Slow OLTP on 14CPU SunFire
DBAsupport.com Forums - Powered by vBulletin
Page 1 of 5 123 ... LastLast
Results 1 to 10 of 44

Thread: Slow OLTP on 14CPU SunFire

  1. #1
    Join Date
    Jun 2005
    Location
    Yorkshire, UK
    Posts
    12

    Slow OLTP on 14CPU SunFire

    We have a large (3TB) Oracle 8.1.7 OLTP database running on a 14CPU SunFire server (48GB RAM). This drives a website with around 100 users requests per second (transactional commits per second). We use MTS to manage web server connection requests.

    Generally the system runs fine - easy sub second responses. However, this can be very easily upset if we need to do maintenance tasks (data loads and index rebuilds) and we find that this brings the system to a virtual halt.

    We are planning a large upgrade and data migration on the system - which will have to include work during working hours (it's a 6 month project). As the DBA, I'm concerned that the system this powerful cannot support OLTP users and our data management tasks.

    Is this typical? Do other large OLTP Oracle system have the same "feature" where a 5 minute "CREATE TABLE AS SELECT" command in SQLPLUS turns millisecond web responses into 5+ second responses.

    Example - During normal working day, a look at V$SESSION will show 100 sessions, with only 5 or so "ACTIVE" at that very moment. (Each web request is sub second so you don't see them!) However, if I run a "CREATE TABLE newtable AS SELECT * FROM table_with_a_million_rows" then V$SESSION will show up all the active users (60+) and their active session time goes into many seconds.

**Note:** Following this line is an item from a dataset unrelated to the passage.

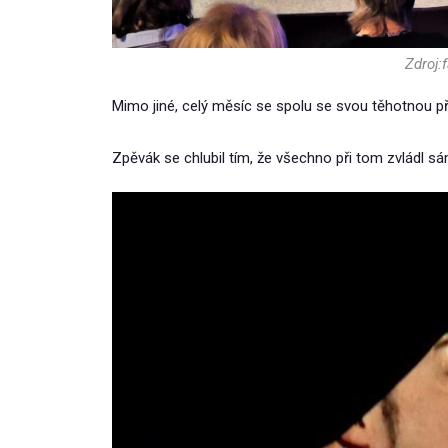
Zdroj
Mimo jiné, celý měsíc se spolu se svou těhotnou pří
Zpěvák se chlubil tím, že všechno při tom zvládl s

User response becomes very poor (the phone starts ringing off the hook!).

    If I run the same in "NOLOGGING" mode, then there is no noticable problem. Is this a LGWR problem?

    I know this post does not have many "facts" - I will be willing to supply as requred.

    Thanks in advance - Guy

  2. #2
    Join Date
    Jun 2000
    Location
    Madrid, Spain
    Posts
    7,448
    what are your users waiting?

    and yes when you do CTAS you should do it in nologging

    you might consider that your archiver process are not fast enough or the archive destination is not fast enough or your log files are too small or have you checked your alert?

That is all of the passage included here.